障害者部会の報告書は、「自立生活援助」と併せて、グループホームによる重度障害者への対応強化を示し、グループホームを重度者の地域生活の「受け皿」としています。「自立生活援助」の対象として、すでに一人暮らしをしていて巡回支援が必要な人は想定されていません。
入院中の障害者への付き添い介助はこれまで認められませんでした。関係者らは長年、認めるよう要求してきました。視覚障害があり一人での移動が困難な人や、重度の知的障害のため慣れた介助者の助けが必要な人などのニーズが高いのです。長時間生活介助や身体介助を行う「重度訪問介護」を利用する重度障害者は、入院中の医療機関内で介助者の支援を得られるようになります。しかし、その中でも最重度の人だけが対象になります。支援内容も、医療従事者に介助内容を伝える程度のものに限定しています。
介護保険を優先
総合支援法は、障害者が65歳で障害福祉サービスから介護保険サービスの利用へ移行するとしています(介護保険優先原則)。低所得の障害者は障害福祉サービスを無料で利用していますが、介護保険サービスでは原則1割の自己負担が発生。移行で、サービス提供の内容や時間も制限される事態が全国に広がり問題化、多くの障害者は介護保険優先原則の廃止を求めています。

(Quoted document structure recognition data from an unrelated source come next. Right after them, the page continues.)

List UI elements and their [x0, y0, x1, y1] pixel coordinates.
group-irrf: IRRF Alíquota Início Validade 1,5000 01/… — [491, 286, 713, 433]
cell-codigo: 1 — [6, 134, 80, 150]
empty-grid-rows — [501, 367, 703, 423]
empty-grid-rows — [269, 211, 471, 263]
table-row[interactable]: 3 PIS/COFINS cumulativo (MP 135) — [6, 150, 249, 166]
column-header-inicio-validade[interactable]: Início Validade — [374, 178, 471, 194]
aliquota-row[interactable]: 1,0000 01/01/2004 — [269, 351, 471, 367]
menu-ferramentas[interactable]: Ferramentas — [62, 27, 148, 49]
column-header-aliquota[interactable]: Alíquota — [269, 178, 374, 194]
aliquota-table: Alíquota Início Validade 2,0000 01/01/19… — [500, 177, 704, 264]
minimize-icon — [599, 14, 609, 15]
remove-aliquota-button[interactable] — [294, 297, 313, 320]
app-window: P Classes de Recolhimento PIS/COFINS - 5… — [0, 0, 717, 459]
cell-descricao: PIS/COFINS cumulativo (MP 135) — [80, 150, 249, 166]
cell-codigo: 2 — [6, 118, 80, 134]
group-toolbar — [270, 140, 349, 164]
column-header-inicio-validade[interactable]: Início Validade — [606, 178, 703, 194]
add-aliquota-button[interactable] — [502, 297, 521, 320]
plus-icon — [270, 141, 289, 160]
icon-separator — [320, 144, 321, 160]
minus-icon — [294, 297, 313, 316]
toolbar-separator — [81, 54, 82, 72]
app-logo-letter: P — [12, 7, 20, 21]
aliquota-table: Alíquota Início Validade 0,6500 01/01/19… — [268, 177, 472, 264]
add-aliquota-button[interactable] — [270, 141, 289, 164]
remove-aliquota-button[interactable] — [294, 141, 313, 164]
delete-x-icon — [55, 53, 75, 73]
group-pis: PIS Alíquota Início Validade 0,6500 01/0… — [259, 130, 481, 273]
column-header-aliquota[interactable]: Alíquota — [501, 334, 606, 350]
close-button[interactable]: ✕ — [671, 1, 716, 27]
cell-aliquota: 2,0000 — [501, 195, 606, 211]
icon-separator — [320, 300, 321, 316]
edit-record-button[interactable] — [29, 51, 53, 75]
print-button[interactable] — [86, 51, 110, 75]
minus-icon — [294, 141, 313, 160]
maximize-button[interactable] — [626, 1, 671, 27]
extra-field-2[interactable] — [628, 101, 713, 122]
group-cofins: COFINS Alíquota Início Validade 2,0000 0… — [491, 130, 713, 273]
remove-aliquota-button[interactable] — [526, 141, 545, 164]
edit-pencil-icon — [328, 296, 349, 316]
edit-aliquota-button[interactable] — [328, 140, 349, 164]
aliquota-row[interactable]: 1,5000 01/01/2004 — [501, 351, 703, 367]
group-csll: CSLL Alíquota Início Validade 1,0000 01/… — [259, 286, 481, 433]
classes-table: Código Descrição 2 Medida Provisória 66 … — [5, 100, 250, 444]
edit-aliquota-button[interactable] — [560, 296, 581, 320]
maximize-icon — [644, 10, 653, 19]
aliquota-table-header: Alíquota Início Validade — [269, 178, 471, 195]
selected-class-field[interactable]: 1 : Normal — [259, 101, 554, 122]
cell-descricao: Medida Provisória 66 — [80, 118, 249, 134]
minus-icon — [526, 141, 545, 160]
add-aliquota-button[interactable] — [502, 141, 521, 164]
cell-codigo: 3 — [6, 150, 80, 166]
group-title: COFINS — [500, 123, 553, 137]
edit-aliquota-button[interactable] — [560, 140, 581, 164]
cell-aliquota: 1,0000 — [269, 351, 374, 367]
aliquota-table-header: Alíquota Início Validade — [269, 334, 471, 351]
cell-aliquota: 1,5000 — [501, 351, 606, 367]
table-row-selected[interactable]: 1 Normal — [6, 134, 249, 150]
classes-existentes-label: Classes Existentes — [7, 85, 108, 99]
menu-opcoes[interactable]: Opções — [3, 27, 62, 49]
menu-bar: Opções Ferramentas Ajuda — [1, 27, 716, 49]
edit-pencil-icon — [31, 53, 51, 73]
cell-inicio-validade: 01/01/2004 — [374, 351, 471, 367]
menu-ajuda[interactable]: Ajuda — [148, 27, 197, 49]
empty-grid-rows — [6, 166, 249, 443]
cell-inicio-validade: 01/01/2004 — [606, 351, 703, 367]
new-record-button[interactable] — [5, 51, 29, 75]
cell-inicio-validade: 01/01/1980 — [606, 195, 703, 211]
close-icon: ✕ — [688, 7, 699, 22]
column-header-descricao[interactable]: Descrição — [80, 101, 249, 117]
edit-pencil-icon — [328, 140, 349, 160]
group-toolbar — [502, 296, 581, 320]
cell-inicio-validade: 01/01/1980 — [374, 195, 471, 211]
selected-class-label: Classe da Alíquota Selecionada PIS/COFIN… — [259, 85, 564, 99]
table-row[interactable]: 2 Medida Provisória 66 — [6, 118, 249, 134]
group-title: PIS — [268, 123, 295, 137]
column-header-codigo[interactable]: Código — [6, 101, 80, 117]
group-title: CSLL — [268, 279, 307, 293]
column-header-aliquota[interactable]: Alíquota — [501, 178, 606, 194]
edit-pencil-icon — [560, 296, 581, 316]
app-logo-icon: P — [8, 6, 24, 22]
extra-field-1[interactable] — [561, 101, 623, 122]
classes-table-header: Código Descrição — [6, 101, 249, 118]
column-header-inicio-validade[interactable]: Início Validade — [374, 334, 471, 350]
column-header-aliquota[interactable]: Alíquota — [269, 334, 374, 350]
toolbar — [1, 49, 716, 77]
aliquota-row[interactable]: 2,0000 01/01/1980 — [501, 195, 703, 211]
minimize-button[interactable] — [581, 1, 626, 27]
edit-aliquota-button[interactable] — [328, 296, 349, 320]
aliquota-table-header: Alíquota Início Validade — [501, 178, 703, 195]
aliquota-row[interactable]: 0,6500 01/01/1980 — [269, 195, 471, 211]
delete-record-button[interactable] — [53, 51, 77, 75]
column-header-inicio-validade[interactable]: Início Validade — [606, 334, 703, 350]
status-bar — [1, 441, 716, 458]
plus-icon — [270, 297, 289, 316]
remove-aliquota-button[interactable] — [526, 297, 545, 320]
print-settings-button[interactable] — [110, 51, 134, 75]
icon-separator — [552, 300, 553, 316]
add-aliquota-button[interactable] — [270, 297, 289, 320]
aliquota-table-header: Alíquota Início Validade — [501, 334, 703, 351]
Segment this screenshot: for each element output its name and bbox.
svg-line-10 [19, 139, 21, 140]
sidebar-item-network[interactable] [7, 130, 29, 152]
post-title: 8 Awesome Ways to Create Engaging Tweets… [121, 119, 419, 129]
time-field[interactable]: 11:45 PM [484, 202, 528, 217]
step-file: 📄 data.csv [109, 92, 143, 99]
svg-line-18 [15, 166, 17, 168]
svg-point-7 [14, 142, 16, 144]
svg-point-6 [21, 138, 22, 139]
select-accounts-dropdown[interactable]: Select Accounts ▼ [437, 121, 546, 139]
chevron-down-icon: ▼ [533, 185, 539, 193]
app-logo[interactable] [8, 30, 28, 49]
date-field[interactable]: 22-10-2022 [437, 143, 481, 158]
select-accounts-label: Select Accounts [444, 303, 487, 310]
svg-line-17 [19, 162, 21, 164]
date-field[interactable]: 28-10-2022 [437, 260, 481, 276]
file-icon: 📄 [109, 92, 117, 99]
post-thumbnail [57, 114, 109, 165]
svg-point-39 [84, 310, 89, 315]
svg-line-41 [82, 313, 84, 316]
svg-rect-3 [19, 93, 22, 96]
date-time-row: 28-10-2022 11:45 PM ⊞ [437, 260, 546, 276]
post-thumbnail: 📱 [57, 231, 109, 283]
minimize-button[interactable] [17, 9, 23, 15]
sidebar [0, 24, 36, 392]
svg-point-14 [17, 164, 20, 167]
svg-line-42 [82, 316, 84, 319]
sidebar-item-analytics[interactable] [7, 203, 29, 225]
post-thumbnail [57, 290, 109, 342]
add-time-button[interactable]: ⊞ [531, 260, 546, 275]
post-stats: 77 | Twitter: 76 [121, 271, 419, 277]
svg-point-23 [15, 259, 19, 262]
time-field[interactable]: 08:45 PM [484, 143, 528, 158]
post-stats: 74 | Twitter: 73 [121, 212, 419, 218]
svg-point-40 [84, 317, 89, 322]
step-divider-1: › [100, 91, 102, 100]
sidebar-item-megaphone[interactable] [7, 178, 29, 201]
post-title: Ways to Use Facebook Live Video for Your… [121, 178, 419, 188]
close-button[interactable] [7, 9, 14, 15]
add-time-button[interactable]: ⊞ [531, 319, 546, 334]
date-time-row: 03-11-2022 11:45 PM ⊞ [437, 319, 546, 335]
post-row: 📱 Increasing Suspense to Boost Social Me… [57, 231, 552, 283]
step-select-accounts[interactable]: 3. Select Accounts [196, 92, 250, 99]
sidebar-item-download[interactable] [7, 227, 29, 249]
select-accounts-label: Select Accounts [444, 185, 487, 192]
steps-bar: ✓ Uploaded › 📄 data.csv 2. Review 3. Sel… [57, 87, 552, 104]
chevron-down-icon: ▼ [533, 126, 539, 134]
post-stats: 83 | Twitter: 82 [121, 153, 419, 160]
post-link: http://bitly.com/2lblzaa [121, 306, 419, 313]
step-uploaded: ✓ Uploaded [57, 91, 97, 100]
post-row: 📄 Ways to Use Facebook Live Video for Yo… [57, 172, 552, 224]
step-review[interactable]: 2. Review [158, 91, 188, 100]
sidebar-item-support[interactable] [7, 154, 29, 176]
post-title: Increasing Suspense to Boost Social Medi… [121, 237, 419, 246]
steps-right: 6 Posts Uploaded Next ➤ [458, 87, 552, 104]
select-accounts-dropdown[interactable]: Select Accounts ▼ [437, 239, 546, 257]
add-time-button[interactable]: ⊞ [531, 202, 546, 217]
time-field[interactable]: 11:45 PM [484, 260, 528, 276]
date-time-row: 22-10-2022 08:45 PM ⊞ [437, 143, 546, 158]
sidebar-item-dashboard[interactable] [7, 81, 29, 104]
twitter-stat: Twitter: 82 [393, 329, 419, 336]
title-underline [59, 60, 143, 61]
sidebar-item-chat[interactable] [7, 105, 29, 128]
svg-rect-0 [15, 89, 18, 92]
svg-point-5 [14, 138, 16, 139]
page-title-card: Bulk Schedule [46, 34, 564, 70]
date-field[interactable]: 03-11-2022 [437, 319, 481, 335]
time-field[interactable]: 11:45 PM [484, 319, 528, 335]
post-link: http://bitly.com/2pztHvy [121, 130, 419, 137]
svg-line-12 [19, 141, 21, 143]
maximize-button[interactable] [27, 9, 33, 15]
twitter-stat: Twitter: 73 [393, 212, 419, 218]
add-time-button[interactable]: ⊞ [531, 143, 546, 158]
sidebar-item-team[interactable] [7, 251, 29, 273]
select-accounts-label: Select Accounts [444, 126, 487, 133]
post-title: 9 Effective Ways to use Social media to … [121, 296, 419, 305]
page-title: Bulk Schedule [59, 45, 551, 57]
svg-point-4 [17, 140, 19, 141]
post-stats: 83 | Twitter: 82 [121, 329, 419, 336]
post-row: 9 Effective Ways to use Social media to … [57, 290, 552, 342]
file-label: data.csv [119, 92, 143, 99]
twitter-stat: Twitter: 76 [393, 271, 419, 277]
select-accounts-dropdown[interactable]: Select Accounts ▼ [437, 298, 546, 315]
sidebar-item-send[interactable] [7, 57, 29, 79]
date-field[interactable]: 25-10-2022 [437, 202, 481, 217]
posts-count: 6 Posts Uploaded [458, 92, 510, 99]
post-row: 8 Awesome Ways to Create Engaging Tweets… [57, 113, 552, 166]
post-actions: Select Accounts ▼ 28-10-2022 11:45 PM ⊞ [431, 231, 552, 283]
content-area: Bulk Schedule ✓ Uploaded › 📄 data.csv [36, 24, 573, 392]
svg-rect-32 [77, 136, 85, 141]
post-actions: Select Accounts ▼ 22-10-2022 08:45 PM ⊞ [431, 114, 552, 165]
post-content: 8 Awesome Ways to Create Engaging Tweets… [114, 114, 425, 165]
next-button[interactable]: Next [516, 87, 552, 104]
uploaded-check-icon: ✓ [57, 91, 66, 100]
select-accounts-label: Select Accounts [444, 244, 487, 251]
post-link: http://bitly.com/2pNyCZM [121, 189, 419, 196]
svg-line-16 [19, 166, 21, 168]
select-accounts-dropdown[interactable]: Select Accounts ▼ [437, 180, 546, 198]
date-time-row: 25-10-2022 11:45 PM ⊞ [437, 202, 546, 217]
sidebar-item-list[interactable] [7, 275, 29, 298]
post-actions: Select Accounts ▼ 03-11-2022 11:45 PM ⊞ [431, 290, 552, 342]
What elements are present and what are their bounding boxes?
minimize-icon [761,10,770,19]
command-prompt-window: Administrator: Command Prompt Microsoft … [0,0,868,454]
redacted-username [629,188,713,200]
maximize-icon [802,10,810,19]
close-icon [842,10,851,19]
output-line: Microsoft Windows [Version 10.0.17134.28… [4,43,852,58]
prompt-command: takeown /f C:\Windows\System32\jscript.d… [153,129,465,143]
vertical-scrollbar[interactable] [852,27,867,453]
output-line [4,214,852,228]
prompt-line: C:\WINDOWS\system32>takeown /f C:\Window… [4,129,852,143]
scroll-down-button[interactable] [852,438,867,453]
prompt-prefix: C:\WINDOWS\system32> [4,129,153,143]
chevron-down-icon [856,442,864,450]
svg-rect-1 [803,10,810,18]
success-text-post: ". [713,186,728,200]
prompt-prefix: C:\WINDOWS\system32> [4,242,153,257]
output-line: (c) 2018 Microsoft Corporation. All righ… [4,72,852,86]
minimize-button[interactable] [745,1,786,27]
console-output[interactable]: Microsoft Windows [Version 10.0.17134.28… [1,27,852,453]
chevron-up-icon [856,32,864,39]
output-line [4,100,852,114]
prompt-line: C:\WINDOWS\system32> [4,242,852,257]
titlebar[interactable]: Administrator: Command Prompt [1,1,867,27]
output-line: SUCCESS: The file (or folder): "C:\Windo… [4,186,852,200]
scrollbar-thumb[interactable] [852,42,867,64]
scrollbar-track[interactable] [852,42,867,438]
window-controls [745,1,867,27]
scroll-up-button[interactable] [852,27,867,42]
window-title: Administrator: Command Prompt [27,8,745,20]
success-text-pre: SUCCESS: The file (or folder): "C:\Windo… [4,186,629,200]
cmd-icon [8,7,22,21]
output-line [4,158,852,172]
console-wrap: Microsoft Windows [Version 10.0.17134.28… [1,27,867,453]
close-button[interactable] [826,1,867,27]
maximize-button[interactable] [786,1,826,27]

法案概要は、長期間障害福祉サービスを利用してきた低所得の人の利用料負担軽減の仕組みを設けるとしています。介護保険優先原則を堅持し、介護保険サービスの利用が前提の見直しです。負担軽減も障害の程度で限定する方向です。
白沢さんは「そもそも今回の法『改正』は、障害者自立支援法にかわり総合支援法を制定したときに多くの障害者が“約束と違う”“私たちの願いに反する”と声を上げ、検討規定がついたもの。根本的見直しに向け、当事者の声を反映させるべきだ」と指摘します。
障害者自立支援法違憲訴訟で和解時に国と訴訟団は、介護保険優先原則の廃止などを盛り込んだ「基本合意」を結びました。
「法案は『基本合意』や障害者権利条約などを踏まえた内容にすべきです」と白沢さんは強調。「障害者の基本的人権を保障する見直しを求めて運動を大きく広げていこう」と呼びかけます。